L’aventure minière de Loulo a débuté officiellement le 2 avril 1993 avec la signature d’une convention d’établissement entre l’État malien et la SOMILO. Le permis initial, octroyé en février 1996 pour une durée de 30 ans, arrivait à échéance.
Au fil des décennies, le projet a connu une croissance spectaculaire. Initialement limité à 48 km2, le périmètre d’exploitation a été étendu à trois reprises pour atteindre aujourd’hui une superficie totale de 261,225 km2, témoignant du potentiel géologique exceptionnel de cette zone.

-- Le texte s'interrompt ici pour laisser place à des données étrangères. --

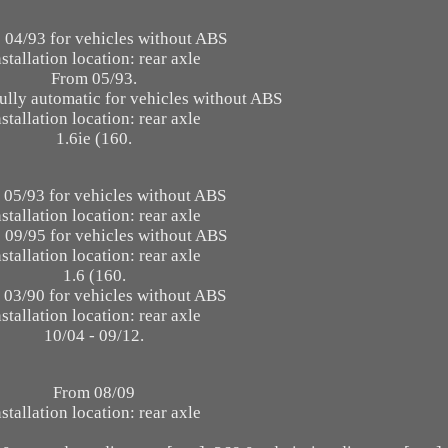
 04/93 for vehicles without ABS
nstallation location: rear axle
From 05/93.
ully automatic for vehicles without ABS
nstallation location: rear axle
1.6ie (160.
 05/93 for vehicles without ABS
nstallation location: rear axle
 09/95 for vehicles without ABS
nstallation location: rear axle
1.6 (160.
 03/90 for vehicles without ABS
nstallation location: rear axle
10/04 - 09/12.
From 08/09
nstallation location: rear axle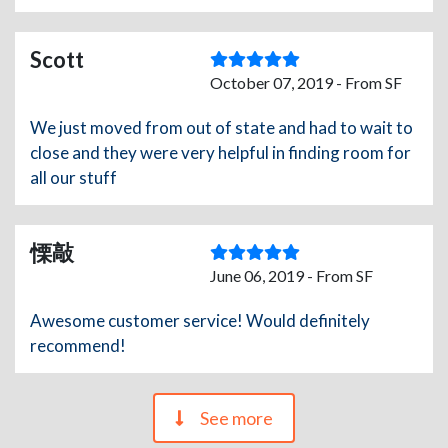
Scott
October 07, 2019 - From SF
We just moved from out of state and had to wait to
close and they were very helpful in finding room for
all our stuff
慄敲
June 06, 2019 - From SF
Awesome customer service! Would definitely
recommend!
See more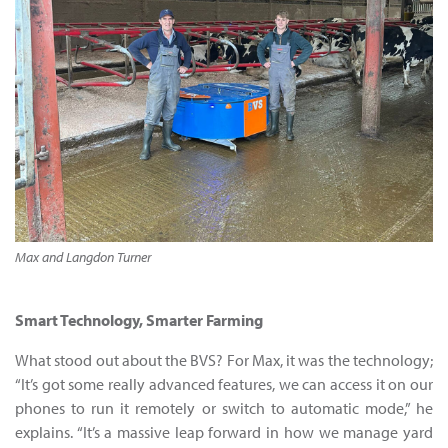
Max and Langdon Turner
Smart Technology, Smarter Farming
What stood out about the BVS? For Max, it was the technology;
“It’s got some really advanced features, we can access it on our
phones to run it remotely or switch to automatic mode,” he
explains. “It’s a massive leap forward in how we manage yard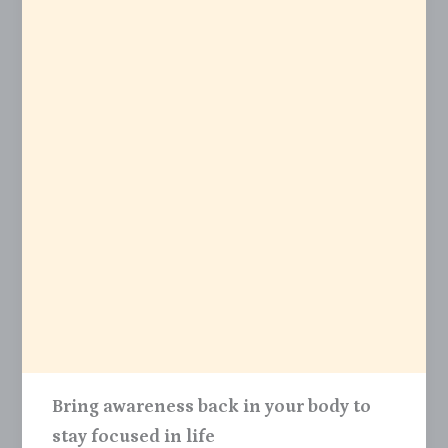
Bring awareness back in your body to
stay focused in life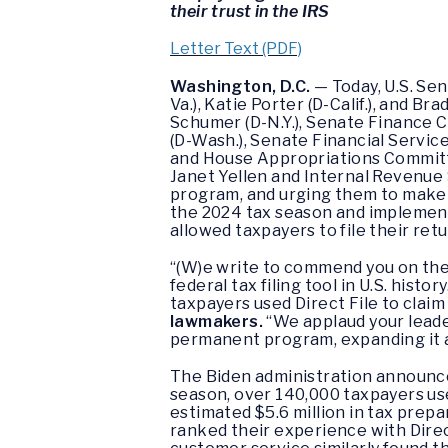
their trust in the IRS
Letter Text (PDF)
Washington, D.C.
— Today, U.S. Se
Va.), Katie Porter (D-Calif.), and 
Schumer (D-N.Y.), Senate Finance 
(D-Wash.), Senate Financial Servi
and House Appropriations Committe
Janet Yellen and Internal Revenue 
program, and urging them to make i
the 2024 tax season and implementa
allowed taxpayers to file their retu
“(W)e write to commend you on the h
federal tax filing tool in U.S. histo
taxpayers used Direct File to claim 
lawmakers.
“We applaud your leader
permanent program, expanding it an
The Biden administration announced 
season, over 140,000 taxpayers use
estimated $5.6 million in tax prepa
ranked their experience with Dire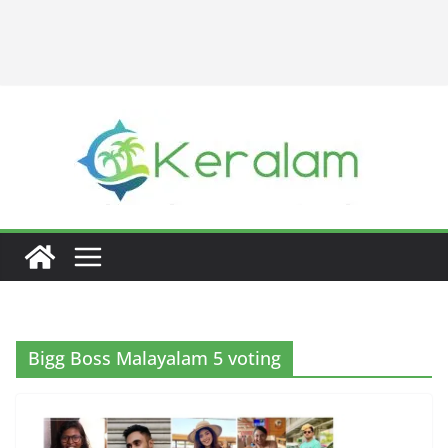
Bigg Boss Malayalam 5 voting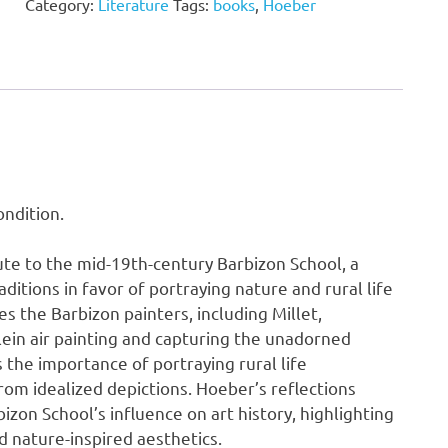
Category:
Literature
Tags:
books
,
Hoeber
Arthur
Hoeber
quantity
ndition.
ute to the mid-19th-century Barbizon School, a
ditions in favor of portraying nature and rural life
es the Barbizon painters, including Millet,
lein air painting and capturing the unadorned
 the importance of portraying rural life
from idealized depictions. Hoeber’s reflections
zon School’s influence on art history, highlighting
d nature-inspired aesthetics.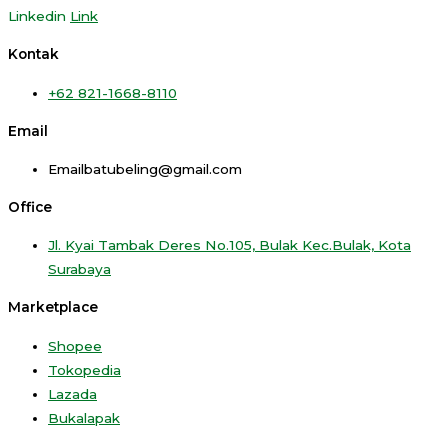
Linkedin
Link
Kontak
+62 821-1668-8110
Email
Emailbatubeling@gmail.com
Office
Jl. Kyai Tambak Deres No.105, Bulak Kec.Bulak, Kota
Surabaya
Marketplace
Shopee
Tokopedia
Lazada
Bukalapak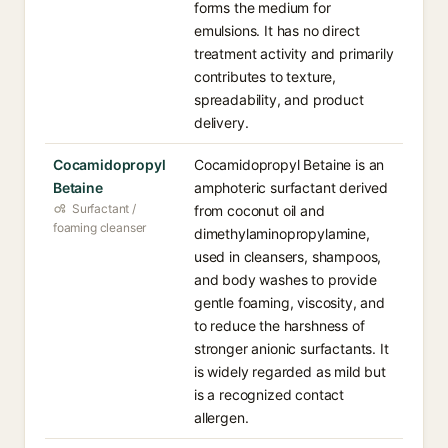
forms the medium for
emulsions. It has no direct
treatment activity and primarily
contributes to texture,
spreadability, and product
delivery.
Cocamidopropyl
Cocamidopropyl Betaine is an
Betaine
amphoteric surfactant derived
Surfactant /
from coconut oil and
foaming cleanser
dimethylaminopropylamine,
used in cleansers, shampoos,
and body washes to provide
gentle foaming, viscosity, and
to reduce the harshness of
stronger anionic surfactants. It
is widely regarded as mild but
is a recognized contact
allergen.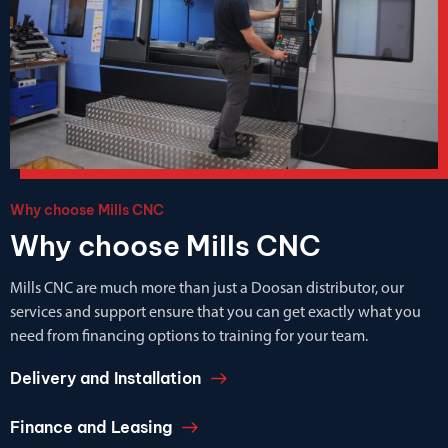
Why choose Mills CNC
Why choose Mills CNC
Mills CNC are much more than just a Doosan distributor, our
services and support ensure that you can get exactly what you
need from financing options to training for your team.
Delivery and Installation
Finance and Leasing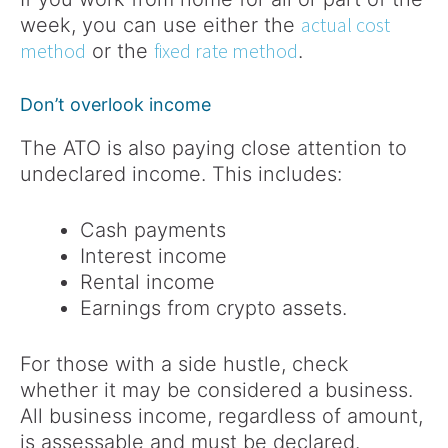
actual cost
week, you can use either the
method
fixed rate method
or the
.
Don’t overlook income
The ATO is also paying close attention to
undeclared income. This includes:
Cash payments
Interest income
Rental income
Earnings from crypto assets.
For those with a side hustle, check
whether it may be considered a business.
All business income, regardless of amount,
is assessable and must be declared.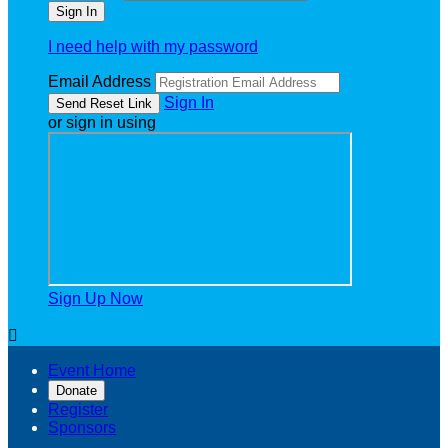
I need help with my password
Email Address
Sign In
or sign in using
Sign Up Now

Event Home
Donate
Register
Sponsors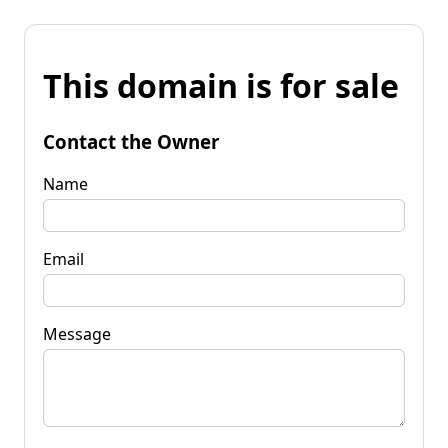
This domain is for sale
Contact the Owner
Name
Email
Message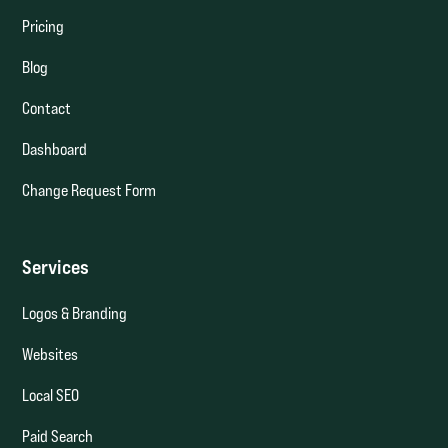
Pricing
Blog
Contact
Dashboard
Change Request Form
Services
Logos & Branding
Websites
Local SEO
Paid Search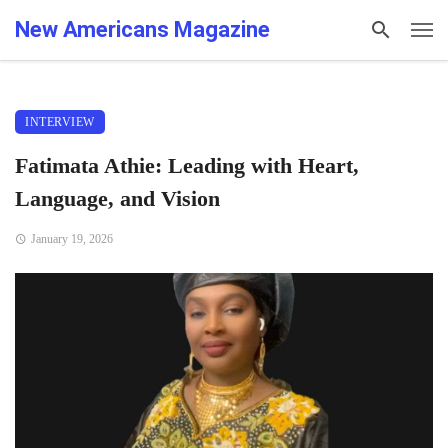
New Americans Magazine
INTERVIEW
Fatimata Athie: Leading with Heart,
Language, and Vision
January 19, 2026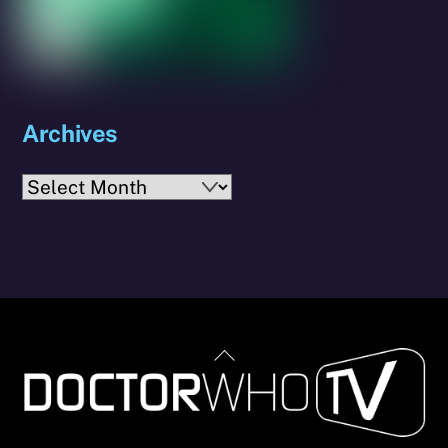
Archives
Archives
Back
To
Top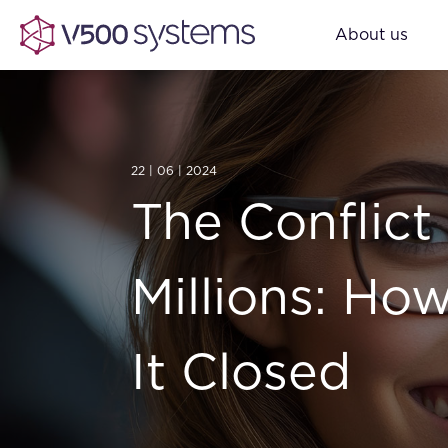
About us
22 | 06 | 2024
The Conflict
Millions: Ho
It Closed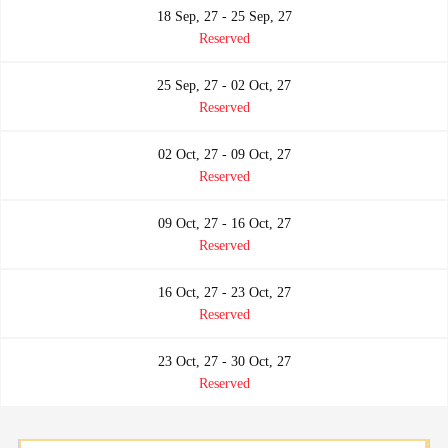
18 Sep, 27 - 25 Sep, 27
Reserved
25 Sep, 27 - 02 Oct, 27
Reserved
02 Oct, 27 - 09 Oct, 27
Reserved
09 Oct, 27 - 16 Oct, 27
Reserved
16 Oct, 27 - 23 Oct, 27
Reserved
23 Oct, 27 - 30 Oct, 27
Reserved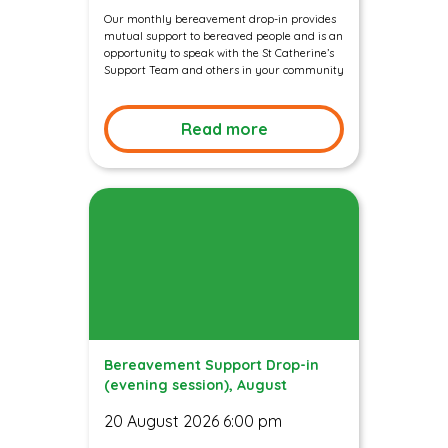
Our monthly bereavement drop-in provides
mutual support to bereaved people and is an
opportunity to speak with the St Catherine’s
Support Team and others in your community
Read more
Bereavement Support Drop-in
(evening session), August
20 August 2026 6:00 pm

Ce renouvellement s’appuie sur une nouvelle étude de faisabilité rigoureuse réalisée par la société BARRICK Mining Corporation. Les conclusions de cette expertise sont particulièrement encourageantes pour l’économie nationale:
-Mines souterraines: Des réserves économiquement exploitables garanties sur 16 ans.
-Mines à ciel ouvert: Une exploitation viable sur 6 ans.
-Capacité de production: Une prévision annuelle brute de 420,92 kilo-onces d’or.
Ces chiffres confirment que Loulo demeure un pilier central de la production d’or au Mali, capable de générer des revenus substantiels pour l’État et de maintenir des milliers d’emplois.
Conformément aux dispositions du Code minier en vigueur, la SOMILO S.A. a introduit sa demande de renouvellement après avoir démontré la viabilité technique et financière de la poursuite de ses opérations. En réponse, le Gouvernement a validé un renouvellement pour une période de 10 ans, alignant ainsi la durée du permis sur les cycles de planification stratégique du secteur.
Au-delà de l’aspect industriel, la poursuite de l’exploitation à Loulo représente un enjeu majeur pour le Cercle de Kéniéba. Ce renouvellement garantit la continuité des programmes de développement communautaire et le renforcement du contenu local, conformément à la vision des autorités de la Transition de faire de la mine un levier de prospérité pour les populations riveraines.